Добавить в цитаты Настройки чтения

Страница 39 из 108



— Правда, че ты варежку разинул? — встрял и Балда.

— Иди ты… — огрызнулся Валерка.

— Че иди-то, че иди-то, сам иди, а то быстро счас, — взъерепенился уже готовый кинуться в драку Балда.

— Хысь, зачем ты это сделал? — сдавленно выговорил Женька. — Я тебя уважал, все тебе прощал, но этого не прощу. Понял?

Хысь резко повернулся к Женьке. Я думал, он пнет его. Но Хысь дружелюбно сказал:

— Я тебя жизни учу, дурачок. Знай: когда и чему радоваться. Я же тебя за человека считаю, не то что этого Лупоглазика.

— Не последний же это магазин на свете, еще будут, — уже миролюбивей заговорил Женька. — Наверстаем.

Хысь сел на прежнее место, в нос лодки. Закурил. Спросил:

— С ним все согласны?

— Все, — отозвался Балда.

— Конечно, — услышал я свой бодрящийся голос.

— А ты, Лупоглазый, чего молчишь?

— Согласен, согласен, — торопливо заверил Валерка.

— Лады. Гребите, а то мы так за неделю не доплывем.

Лодку несло течением, мы плыли мимо острова. Я глянул на это ночное, шевелящееся, таинственное чудище, и тут же померещилось, что на острове кто-то закричал.

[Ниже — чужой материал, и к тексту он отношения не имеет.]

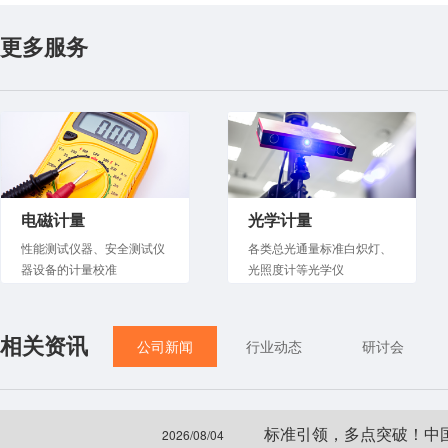
更多服务
电磁计量
光学计量
性能测试仪器、安全测试仪
各类总光通量标准白炽灯、
器设备的计量校准
光照度计等光学仪
相关资讯
公司新闻
行业动态
研讨会
标准引领，多点突破！中
2026/08/04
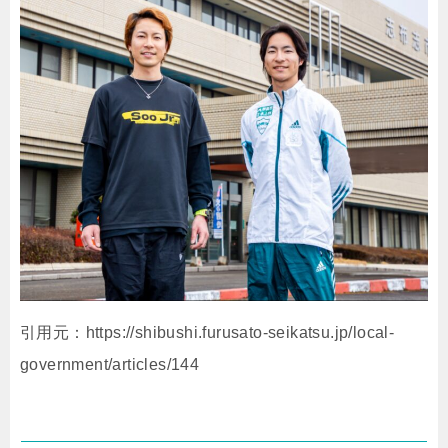
引用元：https://shibushi.furusato-seikatsu.jp/local-
government/articles/144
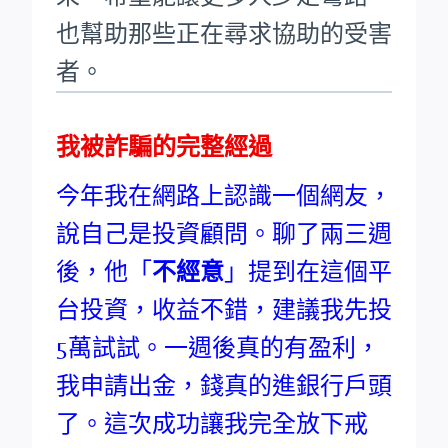
也幫助那些正在尋求協助的受害
者。
我被詐騙的完整經過
今年我在網路上認識一個網友，
說自己是投資顧問。聊了兩三週
後，他「
不經意
」提到在這個平
台投資，收益不錯，建議我先投
5萬試試。一週後真的有盈利，
我申請出金，錢真的進銀行戶頭
了。這次成功讓我完全放下戒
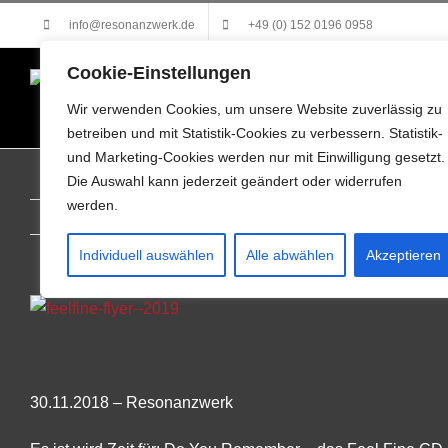
Zum
info@resonanzwerk.de
+49 (0) 152 0196 0958
Inhalt
springen
Cookie-Einstellungen
Wir verwenden Cookies, um unsere Website zuverlässig zu
betreiben und mit Statistik-Cookies zu verbessern. Statistik-
und Marketing-Cookies werden nur mit Einwilligung gesetzt.
Die Auswahl kann jederzeit geändert oder widerrufen
werden.
Individuell auswählen
Alle abwählen
Akzeptieren
30.11.2018 – Resonanzwerk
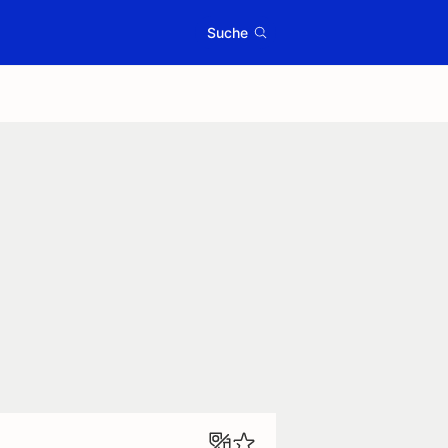
Suche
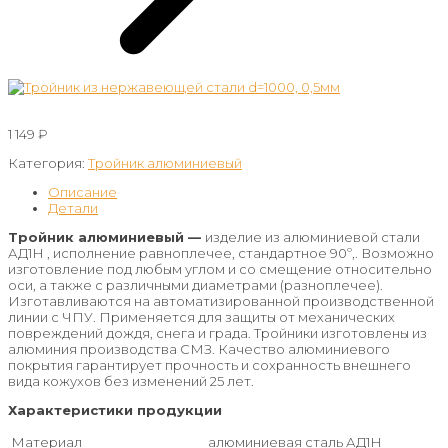
1 149
₽
Категория:
Тройник алюминиевый
Описание
Детали
Тройник алюминиевый —
изделие из алюминиевой стали
АД1Н , исполнение равноплечее, стандартное 90º,. Возможно
изготовление под любым углом и со смещение относительно
оси, а также с различными диаметрами (разноплечее).
Изготавливаются на автоматизированной производственной
линии с ЧПУ. Применяется для защиты от механических
повреждений дождя, снега и града. Тройники изготовлены из
алюминия производства СМЗ. Качество алюминиевого
покрытия гарантирует прочность и сохранность внешнего
вида кожухов без изменений 25 лет.
Характеристики продукции
Материал
алюминиевая сталь АД1Н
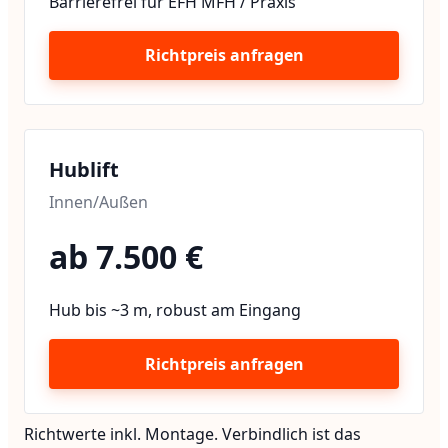
Barrierefrei für EFH MFH / Praxis
Richtpreis anfragen
Hublift
Innen/Außen
ab 7.500 €
Hub bis ~3 m, robust am Eingang
Richtpreis anfragen
Richtwerte inkl. Montage. Verbindlich ist das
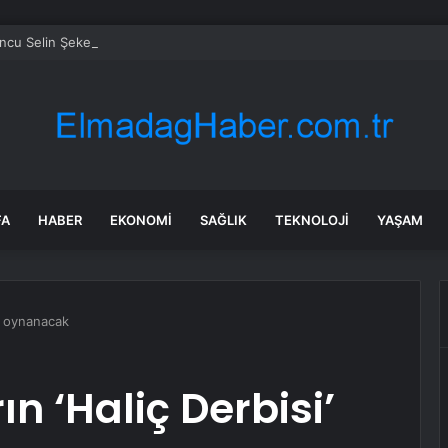
cu Selin Şekerci’den şaşırtan itiraf: Arkadaşımın evinde duş alıp geldim
FA
HABER
EKONOMI
SAĞLIK
TEKNOLOJI
YAŞAM
i’ oynanacak
ın ‘Haliç Derbisi’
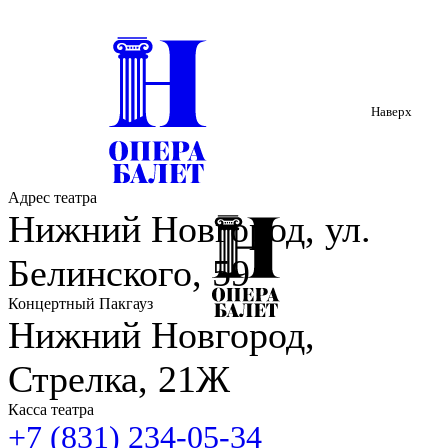
Наверх
Адрес театра
Нижний Новгород, ул.
Белинского, 59
Концертный Пакгауз
Нижний Новгород,
Стрелка, 21Ж
Касса театра
+7 (831) 234-05-34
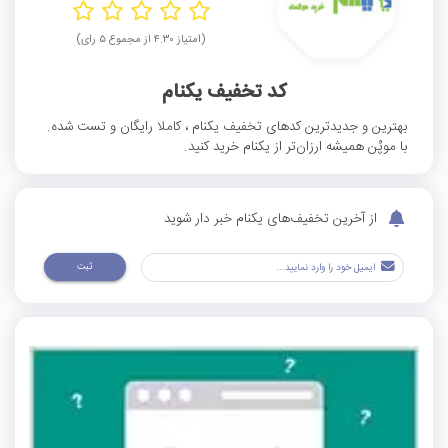
(امتیاز ۴.۳۰ از مجموع ۵ رای)
کد تخفیف یکنام
بهترین و جدیدترین کدهای تخفیف یکنام ، کاملا رایگان و تست شده.
با موپُن همیشه ارزان‌تر از یکنام خرید کنید.
از آخرین تخفیف‌های یکنام خبر دار شوید
ثبت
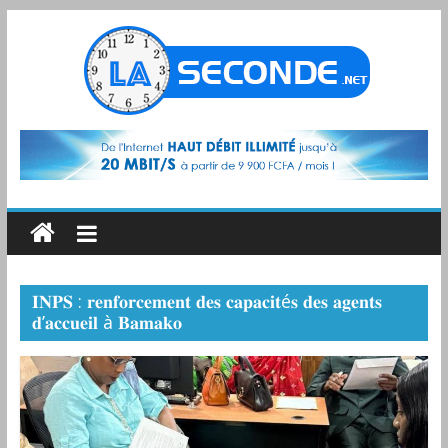
𝐈𝐍𝐏𝐒 : 𝐫𝐞𝐧𝐟𝐨𝐫𝐜𝐞𝐦𝐞𝐧𝐭 𝐝𝐞𝐬 𝐜𝐚𝐩𝐚𝐜𝐢𝐭é𝐬 𝐝𝐞𝐬 𝐚𝐠𝐞𝐧𝐭𝐬
𝐝’𝐚𝐜𝐜𝐮𝐞𝐢𝐥 à 𝐁𝐚𝐦𝐚𝐤𝐨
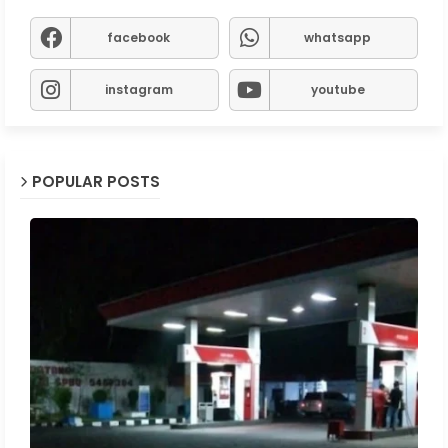
facebook
whatsapp
instagram
youtube
POPULAR POSTS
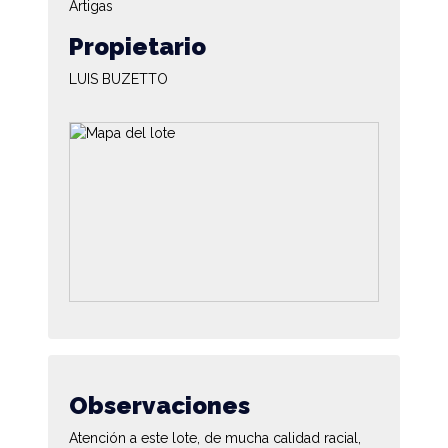
Artigas
Propietario
LUIS BUZETTO
Observaciones
Atención a este lote, de mucha calidad racial,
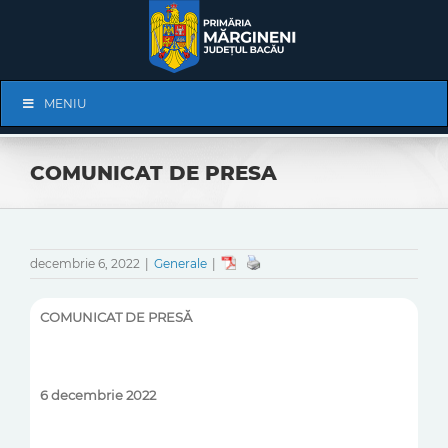
Skip
to
content
Skip
MENIU
Navigation
COMUNICAT DE PRESA
decembrie 6, 2022
|
Generale
|
COMUNICAT DE PRESĂ
6 decembrie 2022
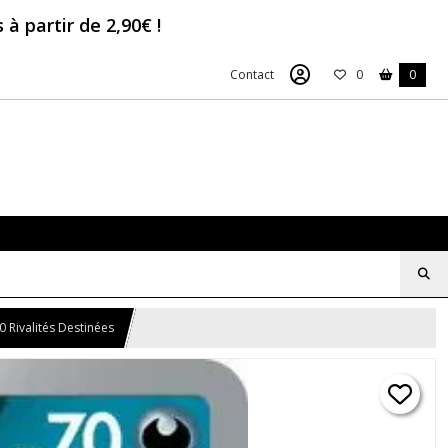
à partir de 2,90€ !
Contact
0
0
 Rivalités Destinées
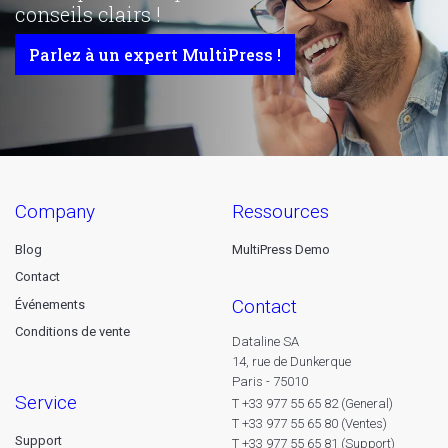
conseils clairs !
Parlez à un expert MultiPress !
company
ressources
Blog
MultiPress Demo
Contact
contact
Événements
Conditions de vente
Dataline SA
14, rue de Dunkerque
Paris - 75010
service
T +33 977 55 65 82 (General)
T +33 977 55 65 80 (Ventes)
Support
T +33 977 55 65 81 (Support)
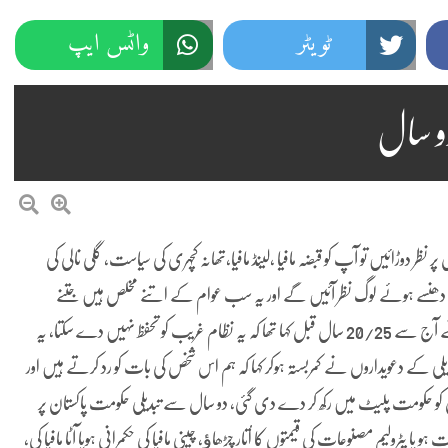
ٹویٹر
واٹس ایپ
دو سال
ظر دوڑائیں تو آپ کو قبضہ مافیا ،لینڈ مافیا،تھانہ کچہری کی سیاست، گلی نالی کی
دھنسے ہوئے لوگ نظر آئیں گے اور یہ سب عوام کے اتنے مخلص ہیں جتنے
سانپ اپنے دودھ پلانے والے سے مخلص ہوتاہے ، کسی سیاستدان نے آج سے 20/25 سال قبل کہا تھا کہ یہ نظام غریب کو تحفظ نہیں دے سکتا، یہ
ی کے دعویداروں نے کمربستہ ہوکر کہا کہ ہم اس شخص کی بات کو رد کرتے ہیں اور
والوں کو حکومت پلیٹ میں رکھ کر دے دی گئی، دو سال سے تبدیلی حکومت پاکستان پر
یا پٹرولیم مصنوعات کی قیمتوں کا اُتار چڑھاﺅ، چینی مافیا کی حکمرانی ہویا آٹا مافیا کی،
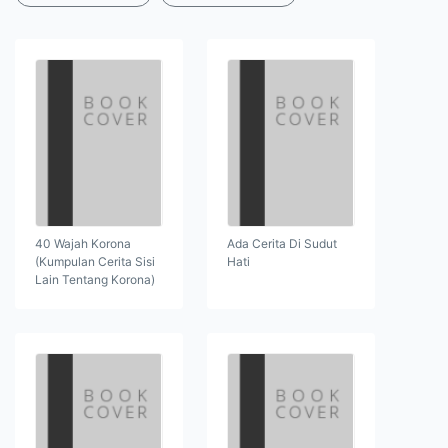
40 Wajah Korona
Ada Cerita Di Sudut
(Kumpulan Cerita Sisi
Hati
Lain Tentang Korona)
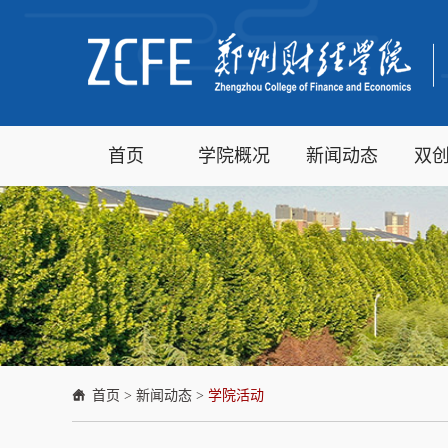
首页
学院概况
新闻动态
双
首页
>
新闻动态
>
学院活动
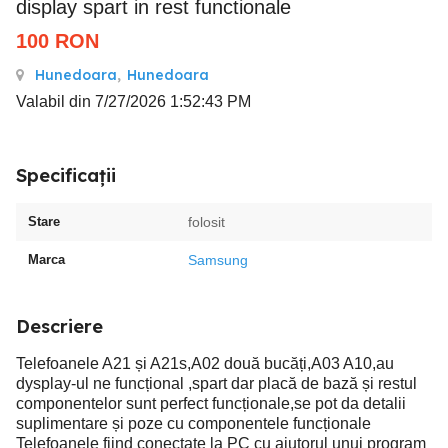
display spart in rest functionale
100
RON
Hunedoara
,
Hunedoara
Valabil din 7/27/2026 1:52:43 PM
Specificații
Stare
folosit
Marca
Samsung
Descriere
Telefoanele A21 și A21s,A02 două bucăți,A03 A10,au
dysplay-ul ne funcțional ,spart dar placă de bază și restul
componentelor sunt perfect funcționale,se pot da detalii
suplimentare și poze cu componentele funcționale
Telefoanele fiind conectate la PC cu ajutorul unui program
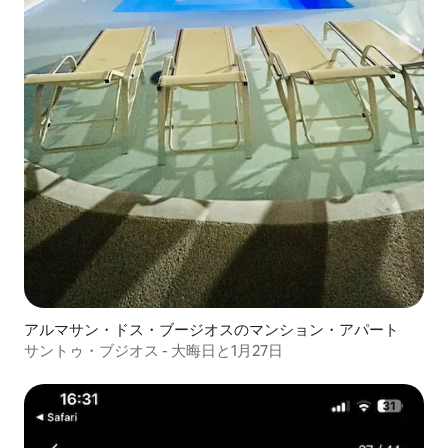
アルマサン・ドス・ブージオスのマンション・アパート
サントゥ・ブジオス - 大晦日と1月27日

С некоторых пор я побаивался этих клочков суши, окруженных водой, густо заросших деревьями, кустами. Казалось, там всегда творятся ужасные, черные дела. И стоило прислушаться, так непременно улавливал какие-то голоса. Знаю: нет там никого, на этом-то по крайней мере, точно быть не может, но чудится, и все. И страшно. Каждый раз так. Многого стал я побаиваться с некоторых пор…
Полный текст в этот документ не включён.